How many times can we bailout the banks?

Posted by Al Lewis on January 31, 2010
Banking Crisis

Every once in a while, someone writes a report that states the obvious facts that few in Washington D.C. care to hear.

The Special Inspector General of the Troubled Asset Relief Program on Saturday released one such report.

It’s conclusion: Bailing out America’s banks, as we did, appears to have averted a crisis, for now. But we also may have only set the stage for an even bigger crisis in the future.

“If TARP saved our financial system from driving off a cliff back in 2008,” the report said, “we are still driving on the same winding mountain road, but this time in a faster car.”

Let’s all hope, at least, that it’s a car made by government-owned General Motors Corp.

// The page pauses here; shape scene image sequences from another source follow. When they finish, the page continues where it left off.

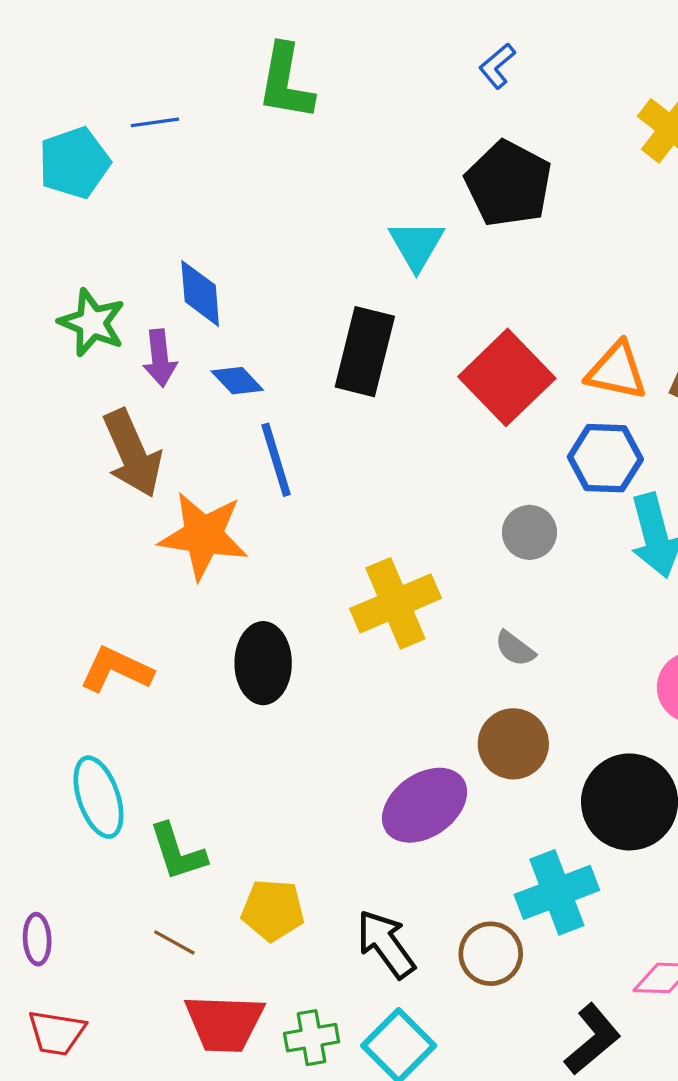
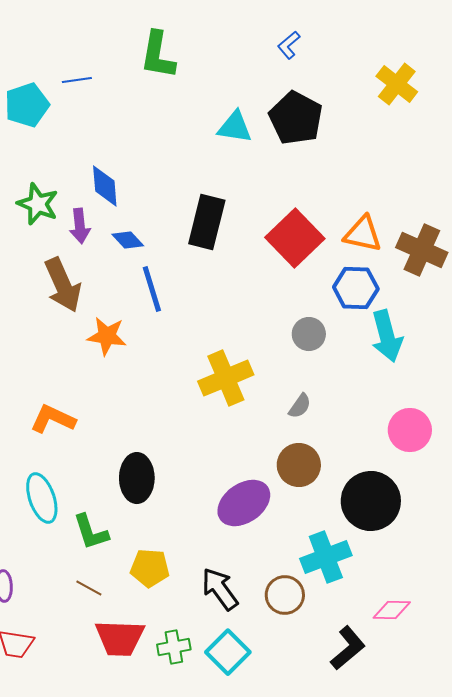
cyan triangle: (416, 245) -> (235, 127), moved, turned -51
orange star: (203, 536) -> (107, 336), size x0.7
gray semicircle: (515, 649) -> (300, 406), turned -92
black ellipse: (263, 663) -> (137, 478), moved

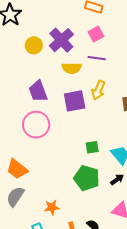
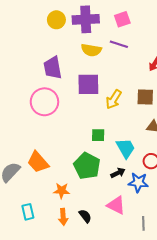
purple cross: (61, 40) -> (86, 19), turned 30
yellow arrow: (98, 90) -> (114, 99), moved
orange trapezoid: (17, 169) -> (38, 162), moved
orange star: (52, 207) -> (61, 191), moved

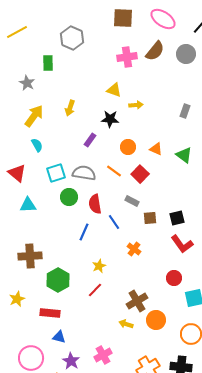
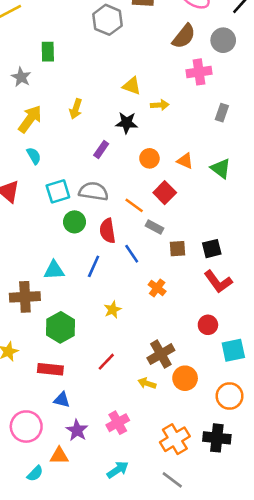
gray hexagon: (72, 38) -> (108, 20), moved
pink cross: (127, 57) -> (199, 72), moved
orange line: (114, 171) -> (134, 205), moved
cyan triangle: (28, 205) -> (54, 270), moved
red line: (95, 290) -> (106, 362), moved

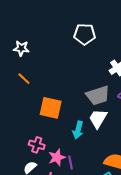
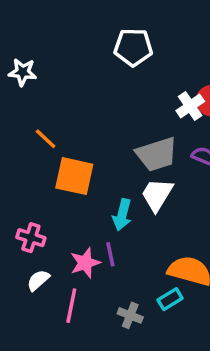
orange line: (24, 79) -> (46, 139), moved
pink cross: (37, 145) -> (31, 238), moved
purple line: (70, 163) -> (110, 254), moved

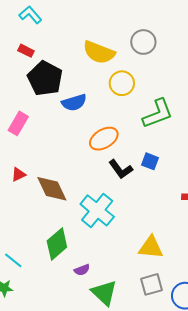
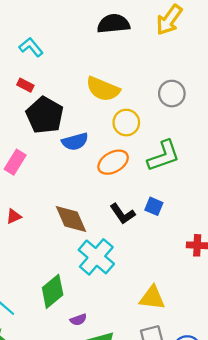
gray circle: (143, 42) -> (172, 94), moved
orange ellipse: (104, 139) -> (113, 162), moved
brown diamond: (52, 189) -> (71, 219), moved

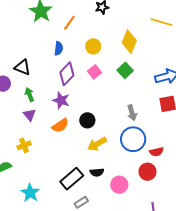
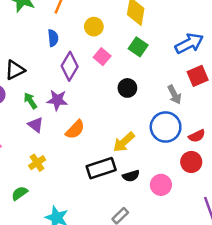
black triangle: (22, 67) -> (15, 70), turned -36
purple star: (61, 100) -> (57, 100), moved
gray arrow: (132, 113) -> (174, 95), moved
black circle: (87, 120) -> (127, 88), moved
black rectangle: (72, 179) -> (101, 168), moved, turned 35

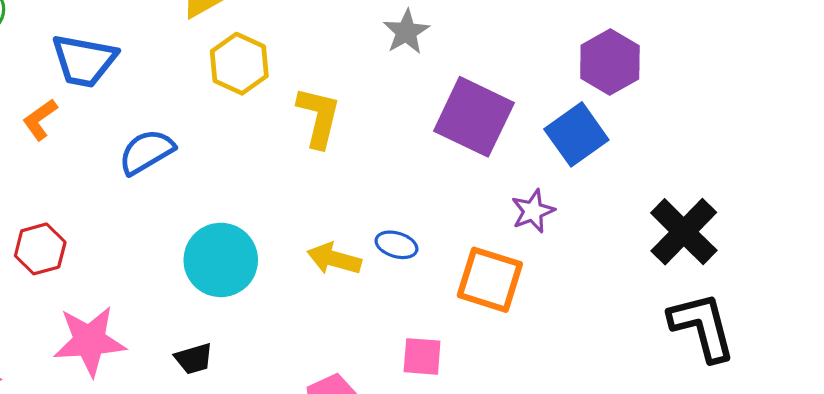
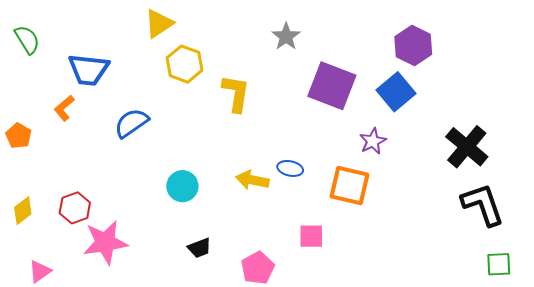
red hexagon: (40, 249) -> (75, 208), moved
cyan circle: (221, 260) -> (182, 186), size x0.7
black trapezoid: (194, 359) -> (199, 248), moved

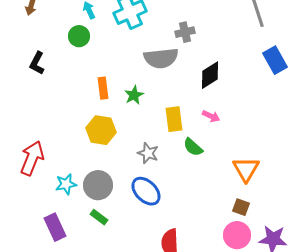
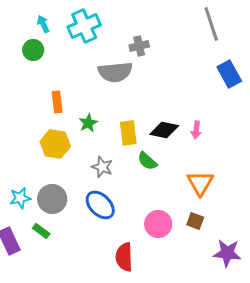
black diamond: (210, 75) -> (164, 130), moved, turned 44
green star: (134, 95) -> (88, 123), moved
pink arrow: (211, 116) -> (196, 130), moved, turned 72
green rectangle: (99, 217) -> (41, 231), moved
pink circle: (237, 235) -> (158, 224), moved

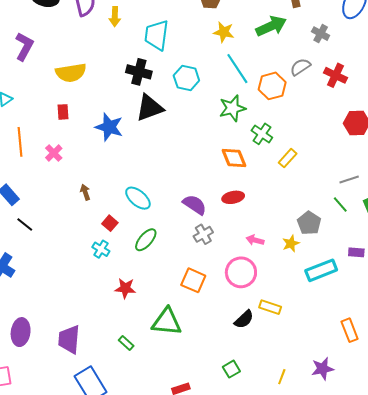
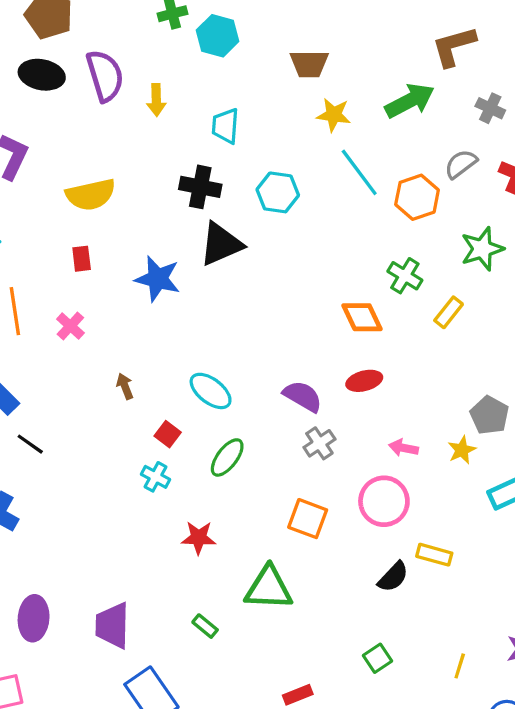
cyan trapezoid: (157, 35) -> (225, 126), size x0.7
green star: (232, 108) -> (482, 249), moved

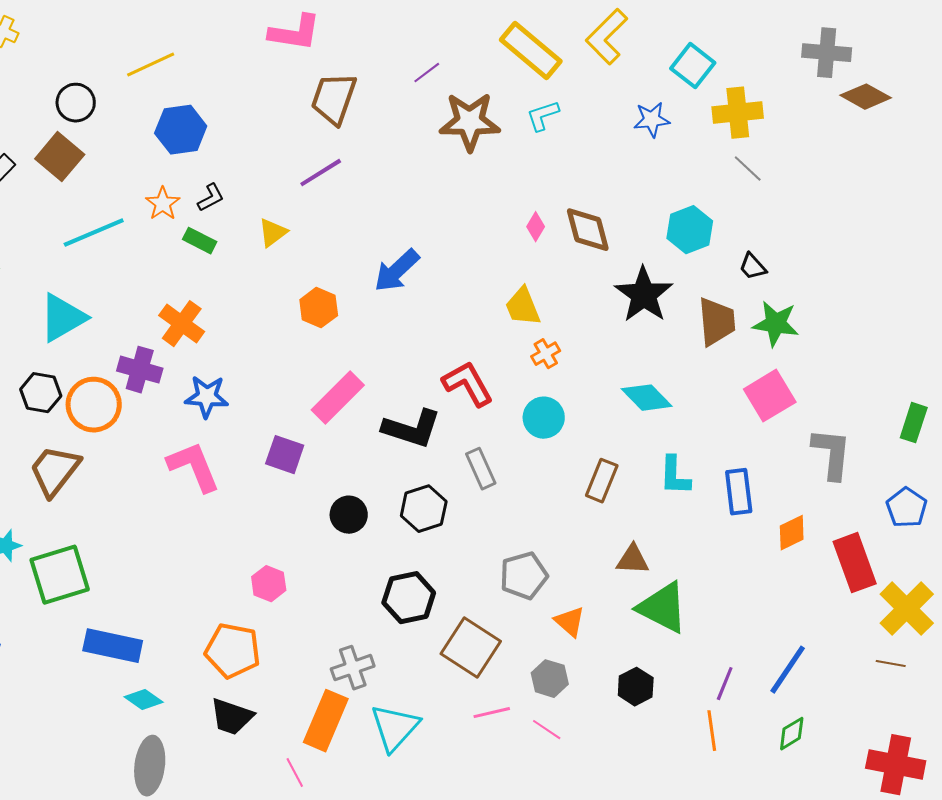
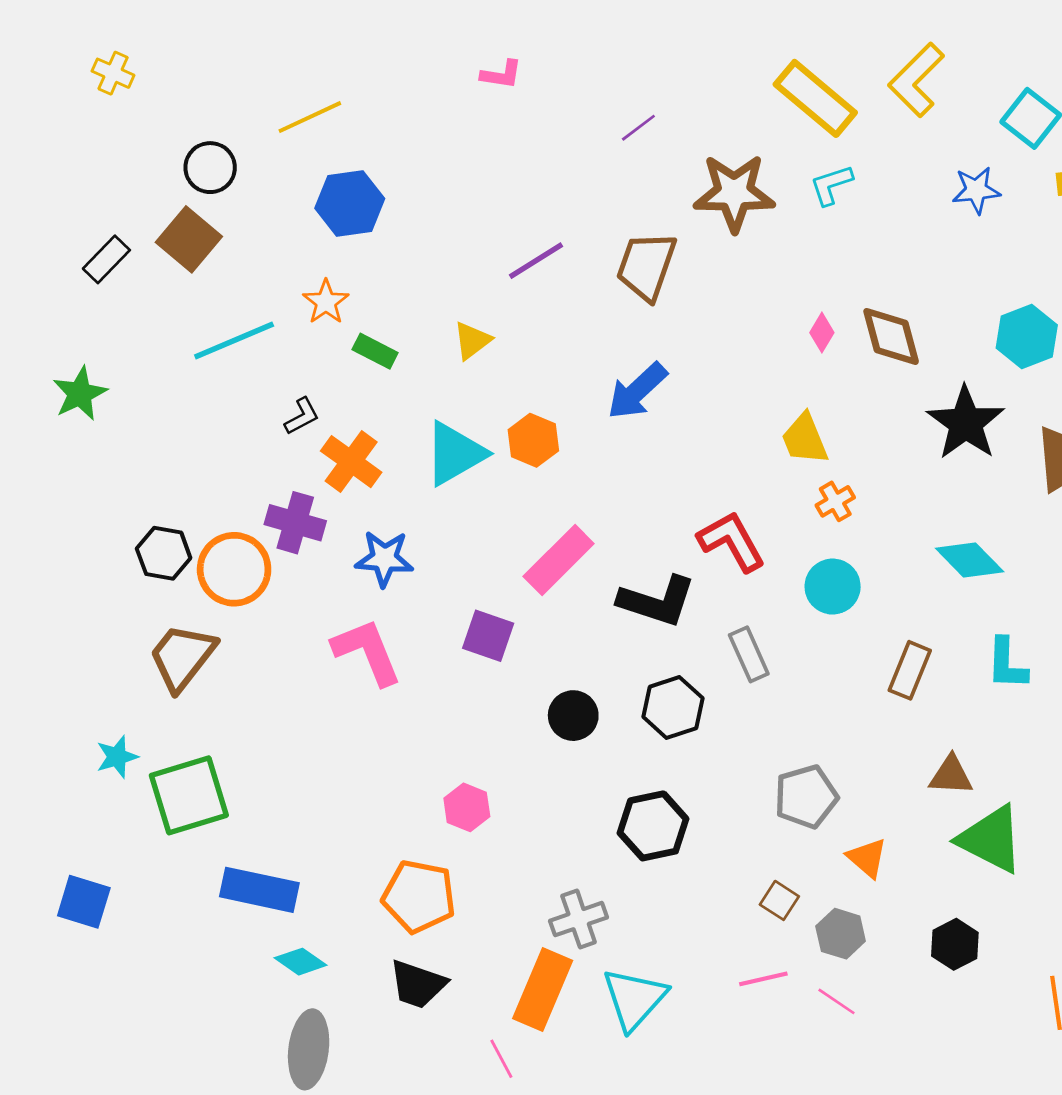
pink L-shape: (295, 33) -> (501, 74), size x0.6
purple line: (427, 73) -> (638, 128), moved
brown trapezoid: (334, 99) -> (646, 266), moved
black L-shape: (211, 198) -> (302, 416), moved
cyan triangle: (63, 318) -> (455, 454), moved
brown square: (471, 648) -> (779, 900), moved, size x0.5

Click here to read the report.

None of the conclusions are all that surprising. Others have said these things, again and again. We can only hope that since it comes from an official source charged with overseeing TARP that our leaders will begin to listen.

I thought, I’d crib a few other points fromt the report’s executive summary:

* “On the positive side, there are clear signs that aspects of the financial system are far more stable than they were at the height of the crisis in the fall of 2008. Many large banks have once again been able to raise funds in the capital markets, and some institutions — including some that appeared to be on the verge of collapse — have recovered sufficiently to repay their TARP investments years earlier than most would have predicted.”

* “Despite the fact that the explicit goal … was to increase financing to U.S. businesses and consumers, lending continues to decrease, month after month.”

* “To the extent that huge, interconnected, “too big to fail” institutions contributed to the crisis, those institutions are now even larger, in part because of the substantial subsidies provided by TARP and other bailout programs.”

* “To the extent that institutions were previously incentivized to take reckless risks through a “heads, I win; tails, the Government will bail me out” mentality, the market is more convinced than ever that the Government will step in.”

* “To the extent that large institutions’ risky behavior resulted from the desire to justify ever-greater bonuses … there has been little fundamental change in the excessive compensation culture on Wall Street.”